HOMILIA DO SANTO PADRE
NA SANTA MISSA PARA OS FIÉIS
DA ARQUIDIOCESE DE CAMPO GRANDE

Quinta-feira, 17 de Outubro de 1991

 

“O homem deixará seu pai e sua mãe e se unirá à sua mulher; e serão os dois uma só carne” (Ef 5, 31; cfr. Gn 2, 42).

1. Vamos abrir o Livro do Gênesis, no trecho onde se fala das origens e da história do homem sobre a terra. Deus criou o homem e a mulher à sua imagem e semelhança. O Criador, dando-lhes uma particular dignidade no mundo visível, institui já desde o início aquele sacramento da união matrimonial. Pela aliança matrimonial o homem e a mulher dão a vida, tornam-se pai e mãe dos próprios filhos. Criados à imagem e semelhança do seu Criador, refletem Sua paternidade naquela paternidade e maternidade humana.

2. A presença do Filho de Deus nas bodas de Caná da Galiléia serve de especial confirmação desta grande verdade. Jesus ali chega com sua Mãe e os apóstolos. Antes mesmo de confirmar, com suas palavras, a indissolubilidade do matrimônio, como instituição divina “desde o início”, Jesus confirma com sua presença em Caná, a importância deste Sacramento, inclusive, com o primeiro milagre (ou sinal), que realiza pelo bem dos donos da festa, e após o pedido de sua Mãe  (Cfr. Jo 2, 1-11).

Antes que este fato acontecesse em Caná da Galiléia, podemos pensar quantas vezes na história do homem sobre toda a terra, cumpriram-se aquelas palavras dirigidas “no início” ao homem e à mulher: “O homem deixará seu pai e sua mãe e se unirá à sua mulher; e serão os dois uma só carne”.
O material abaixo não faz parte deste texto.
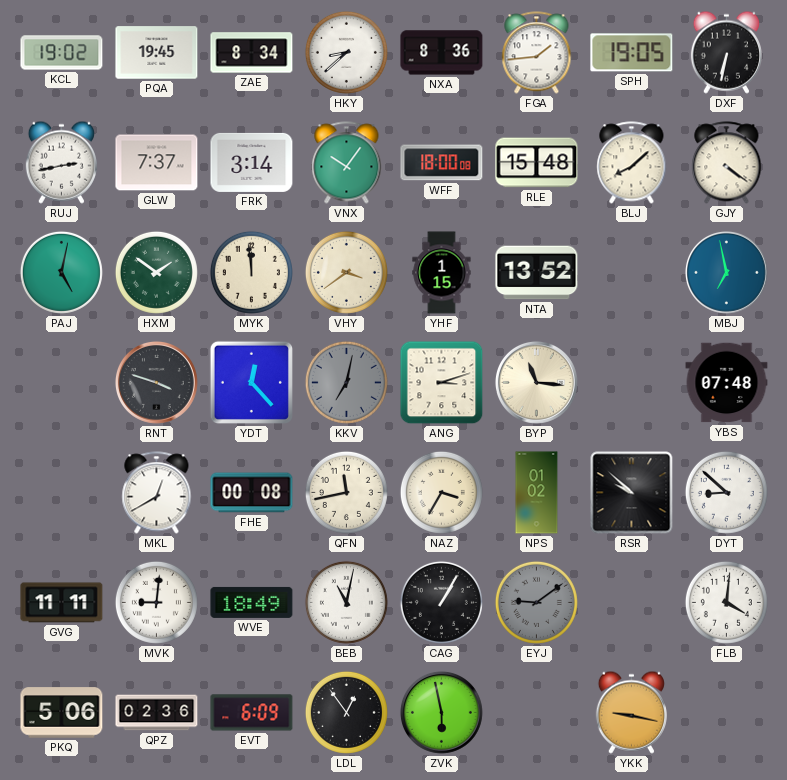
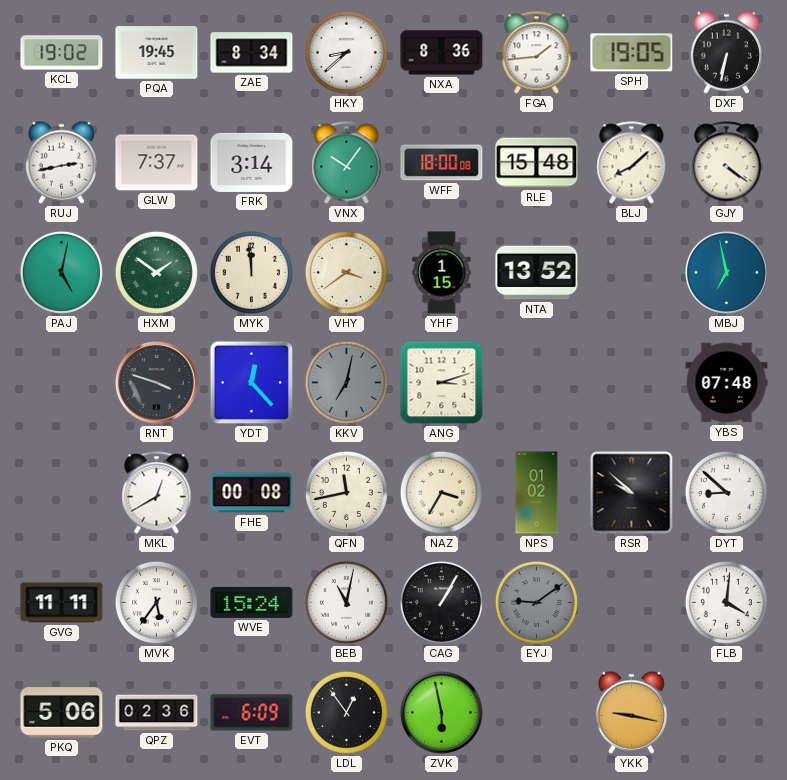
BYP: 11:16 -> none
MVK: 9:01 -> 5:36
WVE: 18:49 -> 15:24
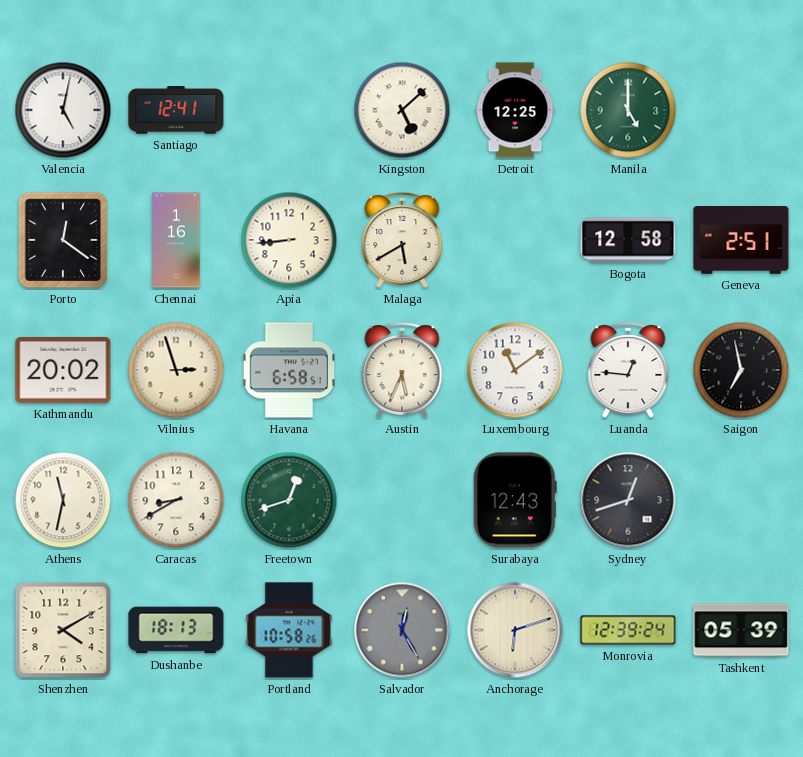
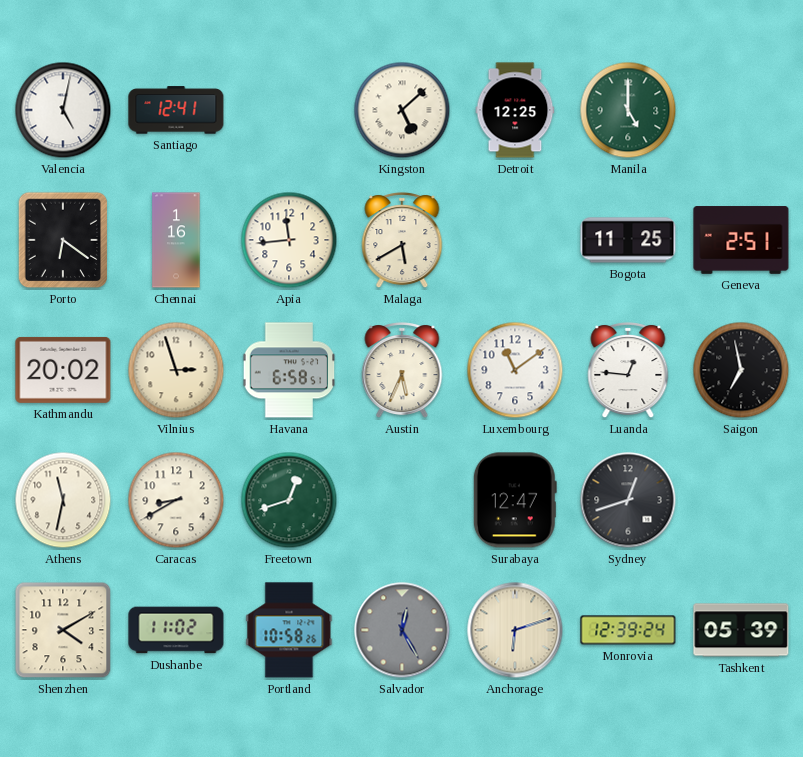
Porto: 12:21 -> 6:21
Apia: 8:44 -> 11:44
Bogota: 12:58 -> 11:25
Surabaya: 12:43 -> 12:47
Dushanbe: 18:13 -> 11:02
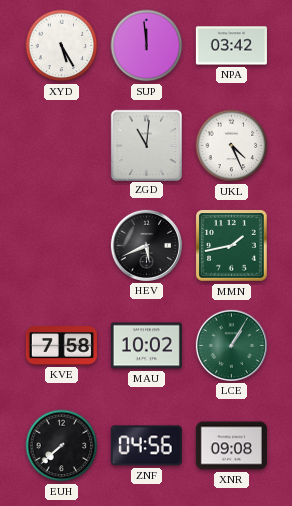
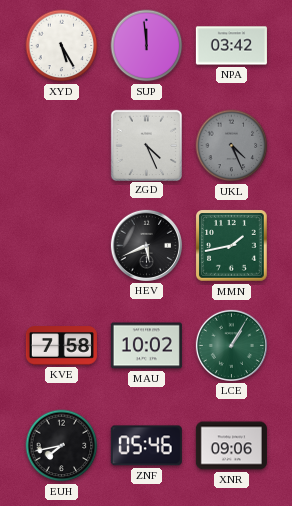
ZGD: 11:01 -> 4:26
UKL dial: white -> grey
EUH: 7:38 -> 7:43
ZNF: 04:56 -> 05:46
XNR: 09:08 -> 09:06
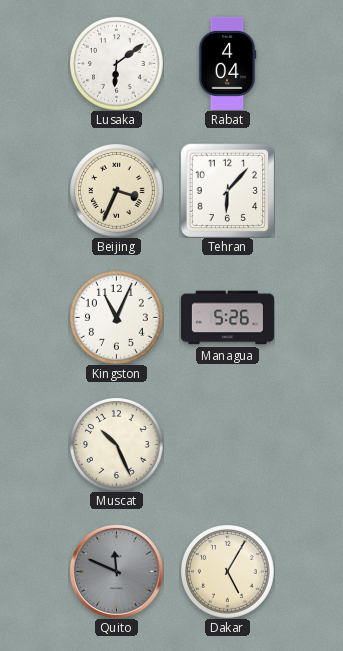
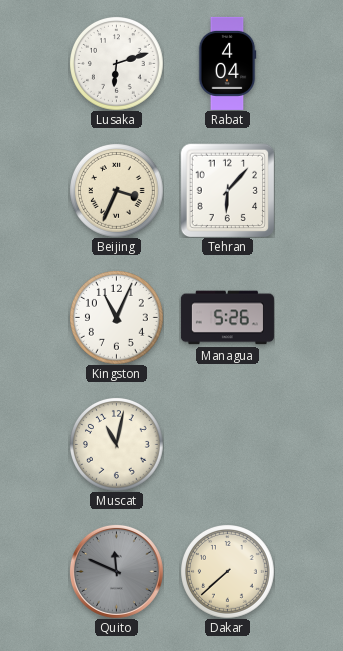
Lusaka: 6:09 -> 6:12
Muscat: 10:26 -> 11:02
Dakar: 5:05 -> 7:38
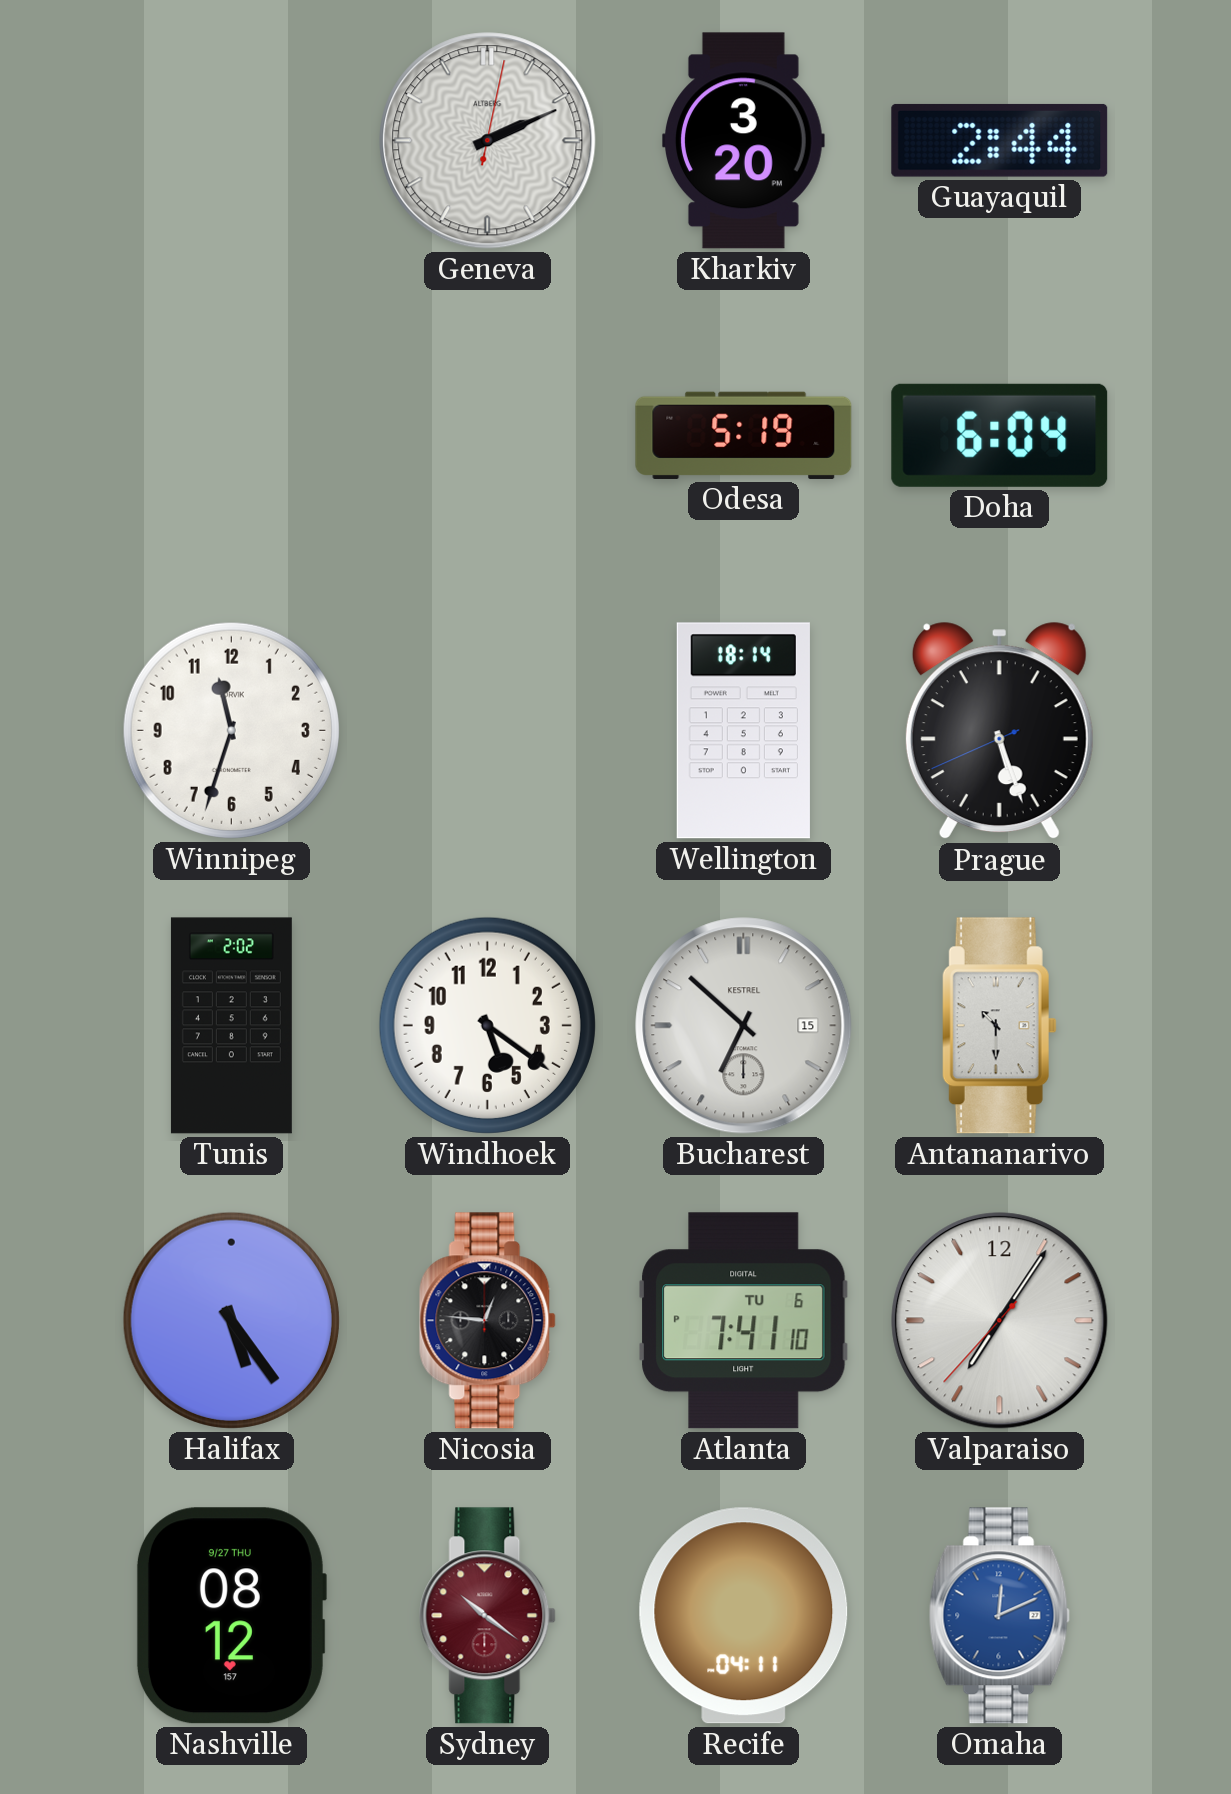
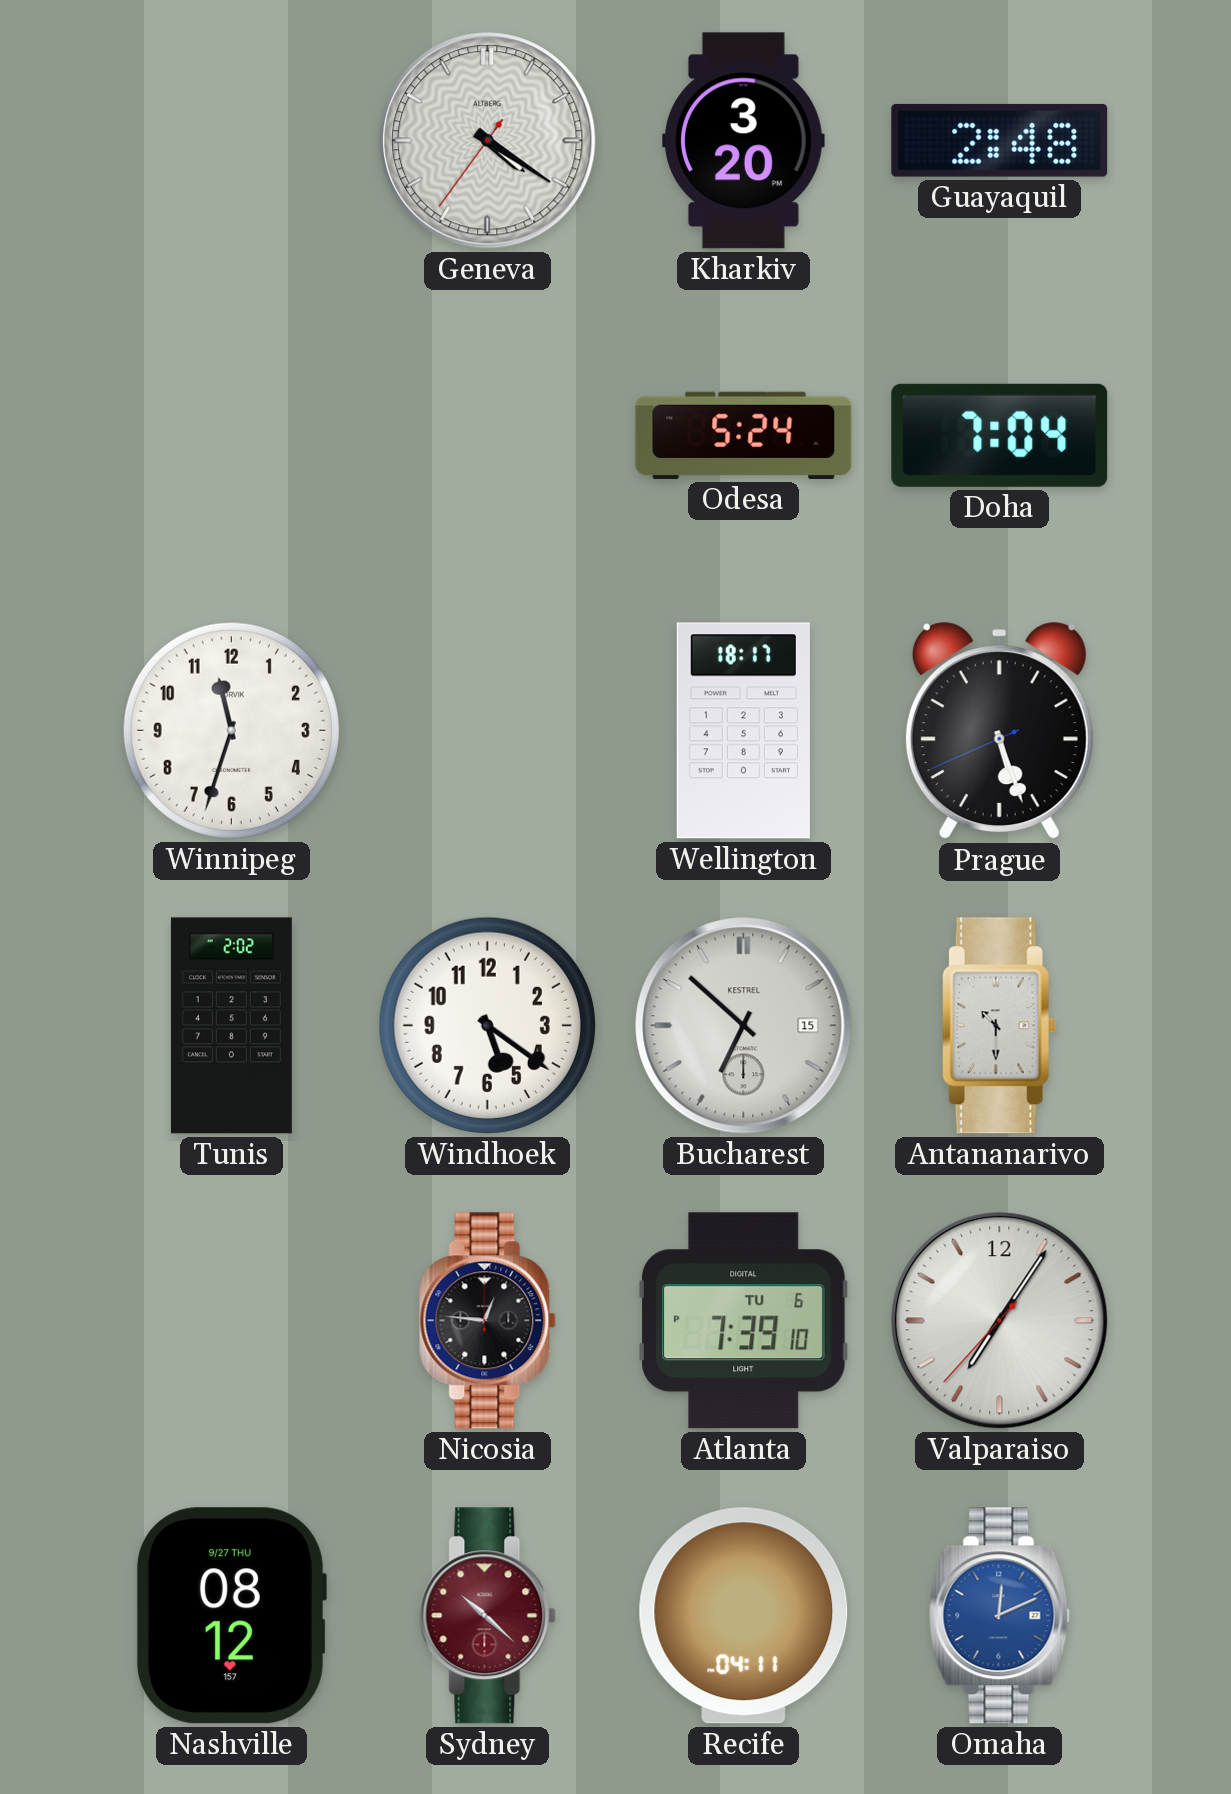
Geneva: 2:11 -> 4:20
Guayaquil: 2:44 -> 2:48
Odesa: 5:19 -> 5:24
Doha: 6:04 -> 7:04
Wellington: 18:14 -> 18:17
Halifax: 5:24 -> none
Atlanta: 7:41 -> 7:39
Sydney: 10:21 -> 10:22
Pensemos também quantas vezes se cumpre essa mesma instituição divina em todo esse imenso Brasil. Basta que os esposos permaneçam fiéis aos desígnios do Deus-Criador, que é o Pai de toda a criatura. É preciso que os cumpram, de acordo com a lei do Evangelho de Cristo, como o Apóstolo nos mostra na Carta aos Efésios: “os maridos devem amar suas mulheres, como seus próprios corpos. Quem ama sua mulher, ama-se a si mesmo... Por isso também cada um de vós ame sua mulher como a si mesmo, e a mulher reverencie seu marido” (Ef 5, 28-33).

3. Portanto, amor e respeito mútuo! Não pode existir um, sem o outro.

Amar quer dizer não só desejar mas respeitar, merecer e aprender o mútuo respeito e, tendo sempre diante dos olhos o vínculo que une no matrimônio dois seres humanos. Amar é ter a consciência de que tal ligame é indissolúvel, dura, por instituição divina até a morte.

Recebo-te por minha esposa... recebo-te por meu esposo e te prometo ser fiel na alegria e na tristeza, na saúde e na doença, amando-te e respeitando-te todos os dias da minha vida”.

Eis o vínculo matrimonial que nasce do amor recíproco, se exprime mediante o juramento conjugal, que começa e se realiza diante da infinita majestade de Deus, por aquele mesmo amor com que o Pai nos amou no seu Filho, Jesus Cristo, Redentor do mundo!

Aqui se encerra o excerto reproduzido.